_Materials provided_

========

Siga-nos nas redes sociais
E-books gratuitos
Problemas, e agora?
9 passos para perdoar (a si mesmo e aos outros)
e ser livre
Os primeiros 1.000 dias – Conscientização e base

========

_What you should do_
All records are to be retyped exactly. None may be omitted.

_Written answer_
Siga-nos nas redes sociais
E-books gratuitos
Problemas, e agora?
9 passos para perdoar (a si mesmo e aos outros)
e ser livre
Os primeiros 1.000 dias – Conscientização e base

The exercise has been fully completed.